Ekmeğin siyasal tarihimize çentik attığı bir başka an yine yakın tarihe, Gezi Direnişi’ne denk düşer. Gezi protestoları devam ederken 16 Haziran 2013 tarihinde İstanbul/Okmeydanı’nda polisin attığı gaz fişeğinin başına isabet etmesiyle 14 yaşında bir çocuk olan Berkin Elvan ağır yaralandı. 264 gün sonra 11 Mart 2014 tarihinde, 15 yaşındayken hayatını kaybetti.6 Ailesi olay anında Berkin’in ekmek almaya gittiğini söylüyordu. Bu nedenle Berkin’in cenazesinde ve sonrasında yapılan bütün anmalarda, Berkin’le ilgili çizimlerde ve İzmir’de yapılan anıt heykelde ekmek, hep oradaydı. Ekmek ile birlikte anmak, iktidar çevreleri ve bizzat Erdoğan tarafından7 terörist ilan edilen Berkin’i aslında sıradan bir ailenin evladı olarak, hepimizin bir zamanlar yaptığı gibi, bakkala yollanıp ekmek aldırılan bir çocuk olarak yeniden temsil etme ve sahiplenme motivasyonu taşıyordu. Tam da ekmek imgesinin barındırdığı bu tanıdıklık ve samimiyet örüntüsünün üstesinden gelmek için iktidar sözcüleri ve iktidarı destekleyen basın, kurumlar, kişiler “ekmek alma” iddiasını sürekli yalanladılar, inkâr ettiler.

Berkin Elvan Heykeli (açılış). Kaynak: “Güzelbahçe’ye Berkin Elvan Parkı”, Egenin Sesi Haber Portalı (02.03.2015) []

“Bunların Zamanında Ekmeği Karneyle Alıyorduk Yeğenim”

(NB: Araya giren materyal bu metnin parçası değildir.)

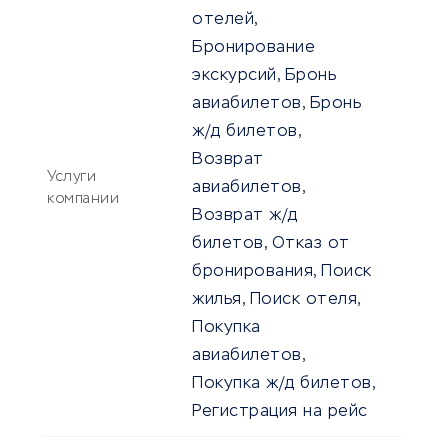
отелей,
Бронирование
экскурсий, Бронь
авиабилетов, Бронь
ж/д билетов,
Возврат
Услуги
авиабилетов,
компании
Возврат ж/д
билетов, Отказ от
бронирования, Поиск
жилья, Поиск отеля,
Покупка
авиабилетов,
Покупка ж/д билетов,
Регистрация на рейс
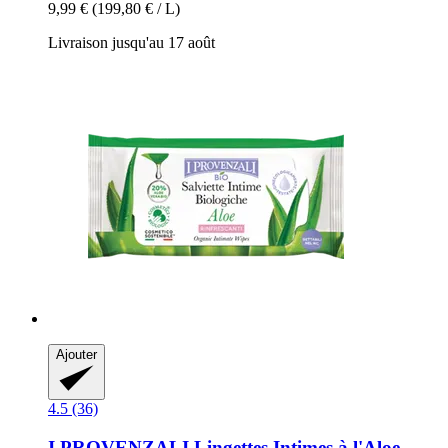
9,99 €
(199,80 € / L)
Livraison jusqu'au 17 août
Ajouter
4.5 (36)
I PROVENZALI
Lingettes Intimes à l'Aloe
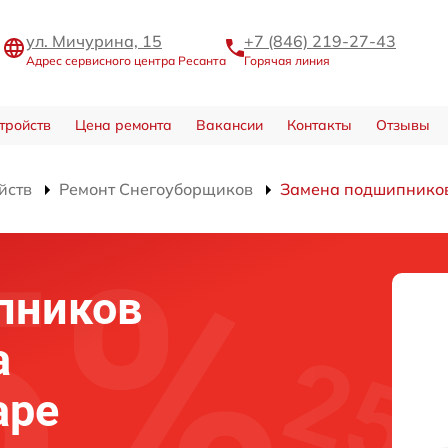
ул. Мичурина, 15
+7 (846) 219-27-43
Адрес сервисного центра Ресанта
Горячая линия
тройств
Цена ремонта
Вакансии
Контакты
Отзывы
йств
Ремонт Снегоуборщиков
Замена подшипнико
пников
а
аре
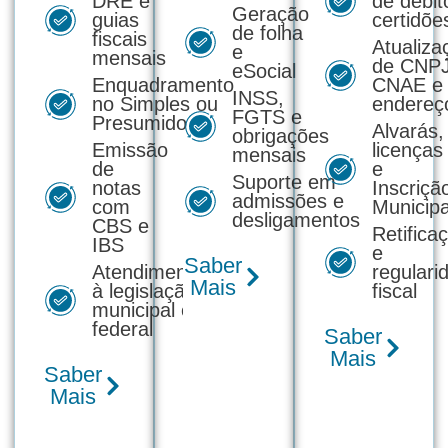
DRE e
de débit
Geração
guias
certidõe
de folha
fiscais
Atualiza
e
mensais
de CNPJ
eSocial
Enquadramento
CNAE e
INSS,
no Simples ou
endereç
FGTS e
Presumido
Alvarás,
obrigações
Emissão
licenças
mensais
de
e
Suporte em
notas
Inscriçã
admissões e
com
Municipa
desligamentos
CBS e
Retifica
IBS
e
Saber
Atendimento
regulari
Mais
à legislação
fiscal
municipal e
federal
Saber
Mais
Saber
Mais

Ekmek sağ siyaset için de vazgeçilmez bir anlatı oluşturma ve propaganda aracı olageldi. Yoksul evlerde kurulan sofralarda, maden ocaklarında, askeri taburlarda “ekmeği halk ile bölüşme” ritüeli, hele ki Ramazan aylarında özellikle sağ gelenekten gelen siyasetçiler tarafından sıklıkla tekrar edilir. Yine memleketin zor zamanlarında; ekonomik kriz, pahalılık, çatışma veya savaş hallerinde “gerekirse kuru ekmek yeriz” yahut “önce vatan, sonra ekmek” sözlerine sık sık başvurulur. Solda ekmek nasıl ki mücadele, direniş gibi temalarla anılırsa, sağ politik söylemde “ekmek kapısı,” “ekmek teknesi” ve “minnet” temaları yaygındır. Ancak bu temalar, belki de kaçınılmaz olarak, “nankörlük” suçlamasıyla hep iç içedir. Nankör, aslında birleşik bir kelimedir ve Farsça ekmek anlamına gelen nan ve kör anlamına gelen kör/kur kelimelerinin bileşimiyle, “ekmek körü, yediği ekmeği inkârdan gelen” gibi anlamlara sahiptir. Yoksulluktan, işsizlikten, pahalılıktan şikâyet etmek ve hatta verilen maaşı, çalışma koşullarını beğenmeyip de greve gitmek, sağda nankörlük suçlamasıyla karşılık bulur çoğu zaman. Cumhurbaşkanı Erdoğan’ın işsizlikten, yoksulluktan, ekonomik krizden şikayet edenleri sık sık nankörlükle suçlaması8 veya Adalet ve Kalkınma Partisi (AKP) milletvekili Şahin Tin’in kuru ekmek yiyebilen insanlar için “o zaman aç değiller demek” ifadeleri9 bu yaklaşımın yakın örnekleri. Fakat güncel ekonomik kriz ortamında sağ parti seçmeni, orta yaşlı kişilerden –özellikle erkeklerden– sıkça duyduğumuz, bugün artık neredeyse Weberyan anlamda bir ideal tip öğesi olan şu cümle, bu nankörlük yaftalamasının sağ seçmen habitusunda da belirgin bir unsur olduğunu gösteriyor: “Sen bilmezsin. Bunların zamanında ekmeği karneyle alıyorduk yeğenim.” Peki neymiş bu ekmek karnesi? Bu sorunun izini sürmek için cumhuriyetin ilk yıllarından yakın tarihe bir buğday ve ekmek politikası arkeolojisi çıkartmak gerekiyor.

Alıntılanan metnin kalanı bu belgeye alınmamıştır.